* Requirement *
Starting at the top of the data and ending with the line that holds "abbiamo considerato anche la", transcribe each line exactly; include both ends.

(Items listed in a dataset)

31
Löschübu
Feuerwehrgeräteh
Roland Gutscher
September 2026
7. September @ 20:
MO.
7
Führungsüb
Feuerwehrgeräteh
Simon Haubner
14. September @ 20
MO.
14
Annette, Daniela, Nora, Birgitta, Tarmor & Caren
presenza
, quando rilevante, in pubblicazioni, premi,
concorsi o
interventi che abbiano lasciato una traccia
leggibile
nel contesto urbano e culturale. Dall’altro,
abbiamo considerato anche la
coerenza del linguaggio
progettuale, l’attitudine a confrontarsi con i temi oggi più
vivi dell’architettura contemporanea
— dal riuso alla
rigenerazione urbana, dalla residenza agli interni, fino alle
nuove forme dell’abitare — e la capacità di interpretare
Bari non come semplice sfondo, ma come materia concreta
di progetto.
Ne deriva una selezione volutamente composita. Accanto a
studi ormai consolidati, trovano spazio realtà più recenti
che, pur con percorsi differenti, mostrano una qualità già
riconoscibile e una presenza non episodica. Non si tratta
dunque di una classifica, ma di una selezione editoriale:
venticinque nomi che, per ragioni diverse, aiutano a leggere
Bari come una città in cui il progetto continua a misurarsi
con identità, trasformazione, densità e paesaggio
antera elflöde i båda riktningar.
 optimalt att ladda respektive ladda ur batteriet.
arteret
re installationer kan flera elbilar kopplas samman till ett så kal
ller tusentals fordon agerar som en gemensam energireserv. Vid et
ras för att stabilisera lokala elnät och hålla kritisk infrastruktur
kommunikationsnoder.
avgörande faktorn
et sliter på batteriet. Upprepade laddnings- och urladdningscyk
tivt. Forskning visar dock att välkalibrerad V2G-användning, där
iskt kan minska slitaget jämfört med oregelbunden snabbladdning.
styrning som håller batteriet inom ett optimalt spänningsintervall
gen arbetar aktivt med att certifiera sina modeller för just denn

* Exercise response *
31
Löschübu
Feuerwehrgeräteh
Roland Gutscher
September 2026
7. September @ 20:
MO.
7
Führungsüb
Feuerwehrgeräteh
Simon Haubner
14. September @ 20
MO.
14
Annette, Daniela, Nora, Birgitta, Tarmor & Caren
presenza
, quando rilevante, in pubblicazioni, premi,
concorsi o
interventi che abbiano lasciato una traccia
leggibile
nel contesto urbano e culturale. Dall’altro,
abbiamo considerato anche la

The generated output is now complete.